**Required work**
Give back the entries exactly, ending with the "остекления и комплектации." line.

**Excerpts from a dataset**
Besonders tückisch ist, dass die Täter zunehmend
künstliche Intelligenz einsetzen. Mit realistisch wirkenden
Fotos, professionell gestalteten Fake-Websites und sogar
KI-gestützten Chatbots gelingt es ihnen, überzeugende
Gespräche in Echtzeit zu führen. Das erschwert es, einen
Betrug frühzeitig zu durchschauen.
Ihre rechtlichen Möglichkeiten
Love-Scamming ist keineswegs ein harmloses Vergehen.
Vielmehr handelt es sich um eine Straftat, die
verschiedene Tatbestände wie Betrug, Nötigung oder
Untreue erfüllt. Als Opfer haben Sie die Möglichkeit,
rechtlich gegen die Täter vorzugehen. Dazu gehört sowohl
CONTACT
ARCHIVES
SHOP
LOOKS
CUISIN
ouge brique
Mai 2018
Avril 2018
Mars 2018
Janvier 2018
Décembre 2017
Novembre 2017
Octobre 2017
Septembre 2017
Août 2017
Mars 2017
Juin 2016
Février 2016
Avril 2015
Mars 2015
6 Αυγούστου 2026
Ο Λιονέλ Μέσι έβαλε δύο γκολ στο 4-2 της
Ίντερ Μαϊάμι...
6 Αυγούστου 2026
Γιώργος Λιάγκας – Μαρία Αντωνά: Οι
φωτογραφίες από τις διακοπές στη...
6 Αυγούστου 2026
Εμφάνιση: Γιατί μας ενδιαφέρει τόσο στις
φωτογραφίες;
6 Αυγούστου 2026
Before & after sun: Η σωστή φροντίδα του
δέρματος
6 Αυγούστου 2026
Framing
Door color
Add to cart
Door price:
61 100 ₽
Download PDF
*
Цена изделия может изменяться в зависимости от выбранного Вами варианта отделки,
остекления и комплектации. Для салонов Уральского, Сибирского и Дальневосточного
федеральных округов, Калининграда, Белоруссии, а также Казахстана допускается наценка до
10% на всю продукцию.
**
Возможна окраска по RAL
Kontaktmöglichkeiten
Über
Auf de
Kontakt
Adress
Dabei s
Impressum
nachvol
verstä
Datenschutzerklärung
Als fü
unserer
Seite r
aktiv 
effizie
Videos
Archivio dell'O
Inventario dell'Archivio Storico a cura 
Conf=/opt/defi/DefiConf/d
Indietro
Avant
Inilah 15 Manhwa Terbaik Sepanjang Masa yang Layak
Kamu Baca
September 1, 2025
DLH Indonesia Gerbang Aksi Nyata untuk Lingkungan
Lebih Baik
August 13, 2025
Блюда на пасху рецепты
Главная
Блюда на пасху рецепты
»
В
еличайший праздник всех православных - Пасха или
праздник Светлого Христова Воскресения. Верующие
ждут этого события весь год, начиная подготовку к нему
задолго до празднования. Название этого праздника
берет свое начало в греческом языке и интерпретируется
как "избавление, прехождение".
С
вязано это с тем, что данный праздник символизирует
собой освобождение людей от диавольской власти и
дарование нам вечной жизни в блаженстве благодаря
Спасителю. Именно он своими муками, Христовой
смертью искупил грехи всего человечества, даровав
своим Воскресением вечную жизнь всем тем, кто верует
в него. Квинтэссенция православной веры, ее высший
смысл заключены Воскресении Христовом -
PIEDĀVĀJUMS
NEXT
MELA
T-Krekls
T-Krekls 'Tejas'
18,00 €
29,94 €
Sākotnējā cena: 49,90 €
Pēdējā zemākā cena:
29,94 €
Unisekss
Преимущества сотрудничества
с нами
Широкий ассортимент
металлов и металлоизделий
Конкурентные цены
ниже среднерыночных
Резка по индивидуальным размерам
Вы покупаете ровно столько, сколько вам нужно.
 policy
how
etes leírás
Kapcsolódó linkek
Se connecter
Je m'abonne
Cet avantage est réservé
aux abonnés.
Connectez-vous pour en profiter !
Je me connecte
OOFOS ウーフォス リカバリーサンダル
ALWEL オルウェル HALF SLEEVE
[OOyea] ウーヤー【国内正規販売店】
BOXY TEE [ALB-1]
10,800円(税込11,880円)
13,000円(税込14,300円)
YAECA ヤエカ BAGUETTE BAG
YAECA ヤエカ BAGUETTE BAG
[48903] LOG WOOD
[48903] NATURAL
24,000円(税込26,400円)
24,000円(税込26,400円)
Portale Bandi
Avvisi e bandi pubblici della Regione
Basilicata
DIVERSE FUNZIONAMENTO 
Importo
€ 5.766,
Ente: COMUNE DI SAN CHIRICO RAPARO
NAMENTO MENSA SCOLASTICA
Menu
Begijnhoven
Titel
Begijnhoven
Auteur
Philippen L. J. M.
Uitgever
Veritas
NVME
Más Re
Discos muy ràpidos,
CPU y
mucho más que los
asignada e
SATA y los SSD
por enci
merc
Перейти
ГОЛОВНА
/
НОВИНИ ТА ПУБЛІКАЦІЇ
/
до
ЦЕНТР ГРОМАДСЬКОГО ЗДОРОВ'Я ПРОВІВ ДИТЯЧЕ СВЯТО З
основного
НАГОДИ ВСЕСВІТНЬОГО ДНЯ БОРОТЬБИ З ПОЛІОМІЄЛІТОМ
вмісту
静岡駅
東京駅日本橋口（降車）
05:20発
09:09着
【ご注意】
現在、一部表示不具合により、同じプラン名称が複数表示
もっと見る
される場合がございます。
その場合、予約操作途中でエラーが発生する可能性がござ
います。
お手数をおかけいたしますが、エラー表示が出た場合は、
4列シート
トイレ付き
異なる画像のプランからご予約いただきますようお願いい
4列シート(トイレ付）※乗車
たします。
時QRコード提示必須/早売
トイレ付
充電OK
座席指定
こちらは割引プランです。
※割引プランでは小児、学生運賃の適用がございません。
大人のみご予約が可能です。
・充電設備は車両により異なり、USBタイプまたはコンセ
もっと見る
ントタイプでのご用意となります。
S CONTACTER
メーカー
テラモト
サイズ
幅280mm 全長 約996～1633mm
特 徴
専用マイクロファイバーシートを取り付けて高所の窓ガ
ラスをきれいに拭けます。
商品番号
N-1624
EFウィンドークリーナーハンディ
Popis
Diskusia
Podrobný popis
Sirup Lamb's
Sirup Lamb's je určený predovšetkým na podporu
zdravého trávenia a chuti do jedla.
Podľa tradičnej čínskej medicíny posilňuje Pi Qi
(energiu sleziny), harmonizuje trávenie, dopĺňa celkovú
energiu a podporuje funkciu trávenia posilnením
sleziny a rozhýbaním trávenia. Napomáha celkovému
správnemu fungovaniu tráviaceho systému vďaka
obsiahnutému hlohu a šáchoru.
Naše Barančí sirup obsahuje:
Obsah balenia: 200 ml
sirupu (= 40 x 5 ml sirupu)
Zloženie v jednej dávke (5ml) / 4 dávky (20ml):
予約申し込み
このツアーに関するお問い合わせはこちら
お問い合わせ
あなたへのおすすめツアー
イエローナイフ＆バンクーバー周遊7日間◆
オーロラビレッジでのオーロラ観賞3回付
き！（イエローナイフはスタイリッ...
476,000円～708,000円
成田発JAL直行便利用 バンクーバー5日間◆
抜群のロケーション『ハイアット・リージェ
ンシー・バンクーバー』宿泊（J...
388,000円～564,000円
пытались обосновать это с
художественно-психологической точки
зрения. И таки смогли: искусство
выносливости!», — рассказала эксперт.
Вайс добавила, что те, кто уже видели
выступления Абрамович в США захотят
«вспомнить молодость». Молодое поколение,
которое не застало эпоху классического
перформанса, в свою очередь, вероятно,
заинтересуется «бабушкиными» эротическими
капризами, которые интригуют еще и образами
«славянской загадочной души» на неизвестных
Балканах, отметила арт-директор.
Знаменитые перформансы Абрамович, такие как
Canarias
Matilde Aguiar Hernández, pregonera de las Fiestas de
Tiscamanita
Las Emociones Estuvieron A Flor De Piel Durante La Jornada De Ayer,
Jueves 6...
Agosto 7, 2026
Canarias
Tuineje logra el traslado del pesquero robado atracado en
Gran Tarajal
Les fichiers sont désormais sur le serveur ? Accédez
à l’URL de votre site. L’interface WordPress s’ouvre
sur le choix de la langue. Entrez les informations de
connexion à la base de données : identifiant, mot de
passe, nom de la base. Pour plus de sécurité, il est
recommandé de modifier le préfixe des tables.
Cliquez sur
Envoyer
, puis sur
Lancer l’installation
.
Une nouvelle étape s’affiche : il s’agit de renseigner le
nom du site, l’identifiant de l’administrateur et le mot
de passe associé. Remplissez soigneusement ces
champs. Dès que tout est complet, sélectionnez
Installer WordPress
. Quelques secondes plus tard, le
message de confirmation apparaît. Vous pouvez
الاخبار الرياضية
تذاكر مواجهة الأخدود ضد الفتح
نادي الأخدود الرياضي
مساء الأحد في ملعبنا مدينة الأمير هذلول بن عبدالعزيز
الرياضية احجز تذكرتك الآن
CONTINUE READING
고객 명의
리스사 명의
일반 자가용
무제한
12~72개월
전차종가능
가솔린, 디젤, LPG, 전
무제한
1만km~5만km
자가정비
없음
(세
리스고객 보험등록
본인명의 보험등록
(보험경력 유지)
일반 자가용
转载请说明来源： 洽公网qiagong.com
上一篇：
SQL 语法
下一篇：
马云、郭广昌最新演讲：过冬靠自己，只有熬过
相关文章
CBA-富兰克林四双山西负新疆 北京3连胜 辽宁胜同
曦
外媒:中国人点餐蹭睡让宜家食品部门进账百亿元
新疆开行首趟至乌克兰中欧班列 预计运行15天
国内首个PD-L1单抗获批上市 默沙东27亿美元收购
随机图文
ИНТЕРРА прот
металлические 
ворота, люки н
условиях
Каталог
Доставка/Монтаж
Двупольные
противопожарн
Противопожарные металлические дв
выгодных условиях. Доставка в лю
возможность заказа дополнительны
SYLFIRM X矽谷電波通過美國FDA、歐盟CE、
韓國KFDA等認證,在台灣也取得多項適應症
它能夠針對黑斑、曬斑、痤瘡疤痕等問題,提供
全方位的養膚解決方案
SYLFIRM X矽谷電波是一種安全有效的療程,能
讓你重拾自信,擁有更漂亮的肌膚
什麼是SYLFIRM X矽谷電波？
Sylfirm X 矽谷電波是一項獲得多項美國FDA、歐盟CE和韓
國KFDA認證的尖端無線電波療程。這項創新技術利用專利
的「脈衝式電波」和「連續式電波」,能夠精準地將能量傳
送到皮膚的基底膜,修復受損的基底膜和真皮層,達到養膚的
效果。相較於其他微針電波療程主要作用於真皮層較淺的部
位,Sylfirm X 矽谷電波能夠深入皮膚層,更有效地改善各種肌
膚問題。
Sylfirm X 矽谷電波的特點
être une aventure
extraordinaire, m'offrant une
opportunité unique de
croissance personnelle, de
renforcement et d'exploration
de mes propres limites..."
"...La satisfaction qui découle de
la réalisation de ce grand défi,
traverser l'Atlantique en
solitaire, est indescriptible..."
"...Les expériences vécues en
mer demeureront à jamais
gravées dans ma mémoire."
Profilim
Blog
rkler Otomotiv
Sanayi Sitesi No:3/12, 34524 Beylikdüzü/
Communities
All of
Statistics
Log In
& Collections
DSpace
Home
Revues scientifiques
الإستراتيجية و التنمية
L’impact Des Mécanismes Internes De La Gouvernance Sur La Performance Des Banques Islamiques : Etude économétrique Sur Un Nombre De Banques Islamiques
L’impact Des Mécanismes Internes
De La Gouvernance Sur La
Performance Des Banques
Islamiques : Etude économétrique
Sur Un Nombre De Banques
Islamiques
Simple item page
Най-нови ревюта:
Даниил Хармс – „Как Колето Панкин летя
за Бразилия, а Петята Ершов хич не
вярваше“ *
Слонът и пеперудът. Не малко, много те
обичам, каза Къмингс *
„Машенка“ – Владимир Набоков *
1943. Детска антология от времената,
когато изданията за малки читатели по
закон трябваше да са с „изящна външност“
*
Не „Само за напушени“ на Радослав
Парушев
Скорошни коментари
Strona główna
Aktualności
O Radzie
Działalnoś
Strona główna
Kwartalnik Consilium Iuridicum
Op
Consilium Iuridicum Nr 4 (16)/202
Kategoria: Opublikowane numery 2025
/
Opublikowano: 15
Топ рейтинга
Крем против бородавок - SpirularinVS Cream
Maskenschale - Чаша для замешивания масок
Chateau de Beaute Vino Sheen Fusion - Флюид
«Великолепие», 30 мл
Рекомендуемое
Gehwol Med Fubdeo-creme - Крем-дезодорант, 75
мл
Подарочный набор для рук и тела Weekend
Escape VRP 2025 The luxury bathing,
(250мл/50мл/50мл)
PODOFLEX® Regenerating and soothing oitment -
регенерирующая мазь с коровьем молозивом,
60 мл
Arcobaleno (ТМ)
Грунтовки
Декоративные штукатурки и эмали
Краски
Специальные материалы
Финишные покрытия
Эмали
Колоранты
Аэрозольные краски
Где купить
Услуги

**Answer to the exercise**
Besonders tückisch ist, dass die Täter zunehmend
künstliche Intelligenz einsetzen. Mit realistisch wirkenden
Fotos, professionell gestalteten Fake-Websites und sogar
KI-gestützten Chatbots gelingt es ihnen, überzeugende
Gespräche in Echtzeit zu führen. Das erschwert es, einen
Betrug frühzeitig zu durchschauen.
Ihre rechtlichen Möglichkeiten
Love-Scamming ist keineswegs ein harmloses Vergehen.
Vielmehr handelt es sich um eine Straftat, die
verschiedene Tatbestände wie Betrug, Nötigung oder
Untreue erfüllt. Als Opfer haben Sie die Möglichkeit,
rechtlich gegen die Täter vorzugehen. Dazu gehört sowohl
CONTACT
ARCHIVES
SHOP
LOOKS
CUISIN
ouge brique
Mai 2018
Avril 2018
Mars 2018
Janvier 2018
Décembre 2017
Novembre 2017
Octobre 2017
Septembre 2017
Août 2017
Mars 2017
Juin 2016
Février 2016
Avril 2015
Mars 2015
6 Αυγούστου 2026
Ο Λιονέλ Μέσι έβαλε δύο γκολ στο 4-2 της
Ίντερ Μαϊάμι...
6 Αυγούστου 2026
Γιώργος Λιάγκας – Μαρία Αντωνά: Οι
φωτογραφίες από τις διακοπές στη...
6 Αυγούστου 2026
Εμφάνιση: Γιατί μας ενδιαφέρει τόσο στις
φωτογραφίες;
6 Αυγούστου 2026
Before & after sun: Η σωστή φροντίδα του
δέρματος
6 Αυγούστου 2026
Framing
Door color
Add to cart
Door price:
61 100 ₽
Download PDF
*
Цена изделия может изменяться в зависимости от выбранного Вами варианта отделки,
остекления и комплектации. Для салонов Уральского, Сибирского и Дальневосточного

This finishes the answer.